_WHAT THIS TASK INVOLVES:_
Run through the records and show each line that includes the string "self".

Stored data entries
--- --- ---

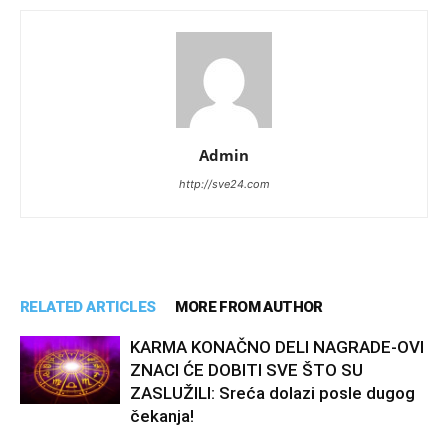
Admin
http://sve24.com
RELATED ARTICLES
MORE FROM AUTHOR
KARMA KONAČNO DELI NAGRADE-OVI
ZNACI ĆE DOBITI SVE ŠTO SU
ZASLUŽILI: Sreća dolazi posle dugog
čekanja!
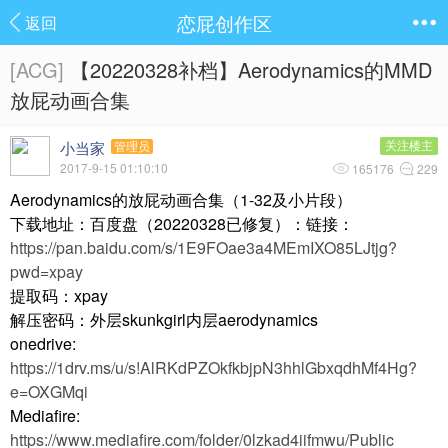
恋屁创作区
返回
[ACG]
【20220328补档】Aerodynamics的MMD
放屁动画合集
小当家
关注楼主
管理员
2017-9-15 01:10:10
165176
229
Aerodynamics的放屁动画合集（1-32及小片段）
下载地址：百度盘（20220328已修复）：链接：
https://pan.baidu.com/s/1E9FOae3a4MEmIXO85LJtjg?
pwd=xpay
提取码：xpay
解压密码：外层skunkgirl内层aerodynamics
onedrive:
https://1drv.ms/u/s!AlRKdPZOkfkbjpN3hhlGbxqdhMf4Hg?
e=OXGMqi
Mediafire:
https://www.mediafire.com/folder/0lzkad4iifmwu/Public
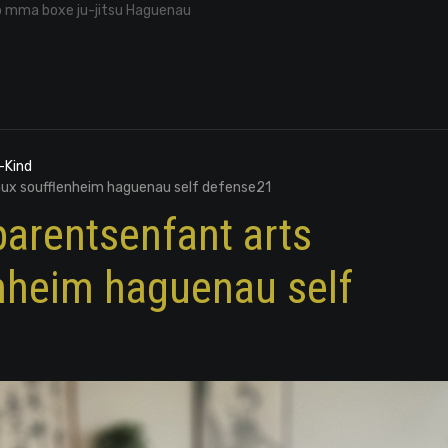
o mma boxe ju-jitsu Haguenau
-Kind
ux soufflenheim haguenau self defense21
arentsenfant arts
nheim haguenau self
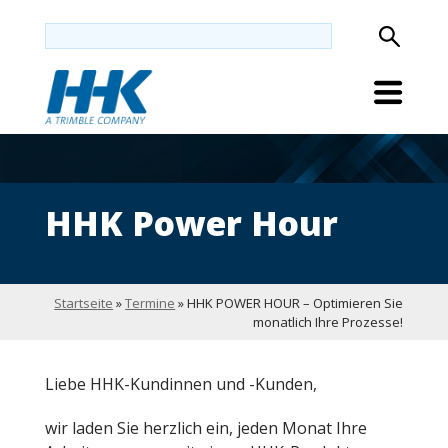
HHK Power Hour
Startseite
»
Termine
»
HHK POWER HOUR – Optimieren Sie
monatlich Ihre Prozesse!
Liebe HHK-Kundinnen und -Kunden,
wir laden Sie herzlich ein, jeden Monat Ihre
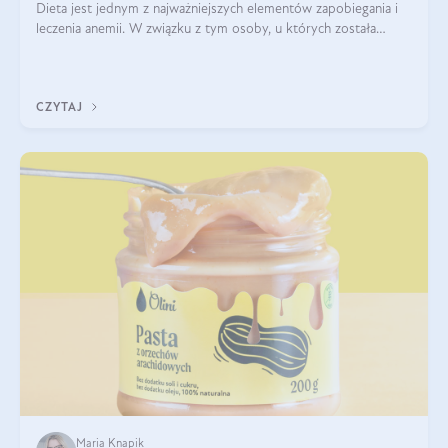
Dieta jest jednym z najważniejszych elementów zapobiegania i
leczenia anemii. W związku z tym osoby, u których została
zdiagnozowana, powinny wiedzieć, jakie produkty włączyć do
diety, a których lep
CZYTAJ
Maria Knapik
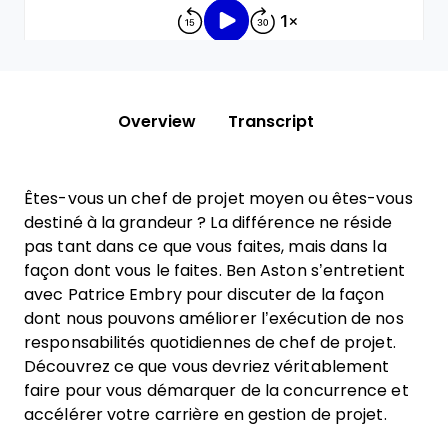
Overview
Transcript
Êtes-vous un chef de projet moyen ou êtes-vous
destiné à la grandeur ? La différence ne réside
pas tant dans ce que vous faites, mais dans la
façon dont vous le faites. Ben Aston s’entretient
avec Patrice Embry pour discuter de la façon
dont nous pouvons améliorer l’exécution de nos
responsabilités quotidiennes de chef de projet.
Découvrez ce que vous devriez véritablement
faire pour vous démarquer de la concurrence et
accélérer votre carrière en gestion de projet.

--- --- ---

_OUTPUT FOR THIS EXERCISE:_
ux soufflenheim haguenau self defense21
nheim haguenau self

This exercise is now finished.